Cassandra. That's the mantle to be worn by anyone who regularly circulates the latest information from climate science. Chronicling a planetary-scale, slow-motion train wreck is not a cheerful pursuit. It makes for grim reading and it is getting demonstrably worse year upon year.
That said, I got a real body blow today from reading Tim Flannery's conclusion that his 20 years of climate activism have been a failure.
While I have followed climate science for a long time, Flannery's 2005 epic, The Weather Makers, was uniquely compelling. Not only is it a great read but it just stitched everything together. It conveyed the enormity of the problem in a way that preserved hope that humanity might act in harmony in time to avert the worst.

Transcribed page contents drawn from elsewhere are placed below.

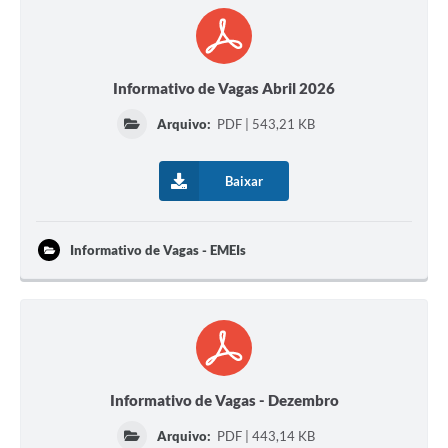
Informativo de Vagas Abril 2026
Arquivo:
PDF | 543,21 KB
Baixar
Informativo de Vagas - EMEIs
Informativo de Vagas - Dezembro
Arquivo:
PDF | 443,14 KB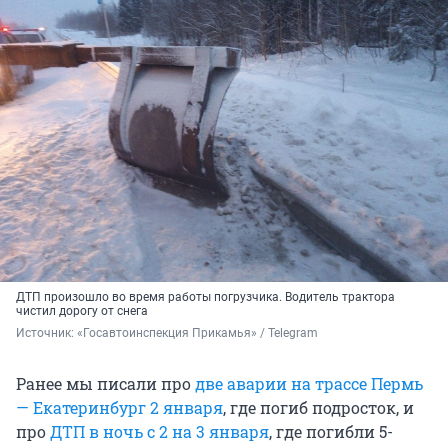
ДТП произошло во время работы погрузчика. Водитель трактора
чистил дорогу от снега
Источник: 
«Госавтоинспекция Прикамья» / Telegram
Ранее мы писали про
две аварии на трассе Пермь
— Екатеринбург 2 января
, где погиб подросток, и
про
ДТП в ночь с 2 на 3 января
, где погибли 5-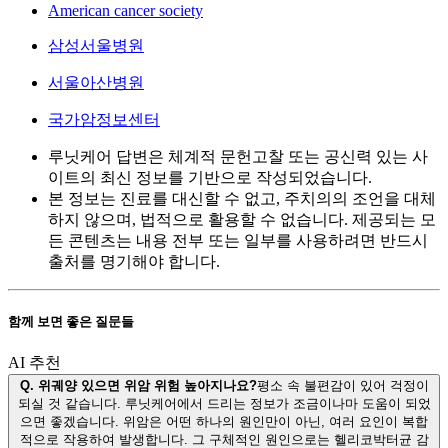
American cancer society
삼성서울병원
서울아산병원
국가암정보센터
루닛케어 답변은 체계적 문헌고찰 또는 공신력 있는 사
이트의 최신 정보를 기반으로 작성되었습니다.
본 정보는 진료를 대신할 수 없고, 주치의의 조언을 대체
하지 않으며, 법적으로 활용할 수 없습니다. 제공되는 모
든 콘텐츠는 내용 전부 또는 일부를 사용하려면 반드시
출처를 명기해야 합니다.
함께 보면 좋은 질문들
AI 추천
Q.
위궤양 있으면 위암 위험 높아지나요?
평소 속 불편감이 있어 걱정이
되실 것 같습니다. 루닛케어에서 드리는 정보가 조금이나마 도움이 되었
으면 좋겠습니다. 위암은 어떤 하나의 원인만이 아닌, 여러 요인이 복합
적으로 작용하여 발생합니다. 그 구체적인 원인으로는 헬리코박터균 감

Flannery is Australia's most prominent climate scientist. He has several earth sciences degrees including a doctorate in paleontology. He's done it all - a professor, a research scientist, a prolific author with a gift for clearly explaining the living world to lay people, and various government posts including a stint as Chief Commissioner of Australia's Climate Commission.
So how can a guy who has done so much deem his career a failure?
In this age of rapidly melting glaciers, terrifying megafires and ever more puissant hurricanes, of acidifying and rising oceans, it is hard to believe that any further prod to climate action is needed.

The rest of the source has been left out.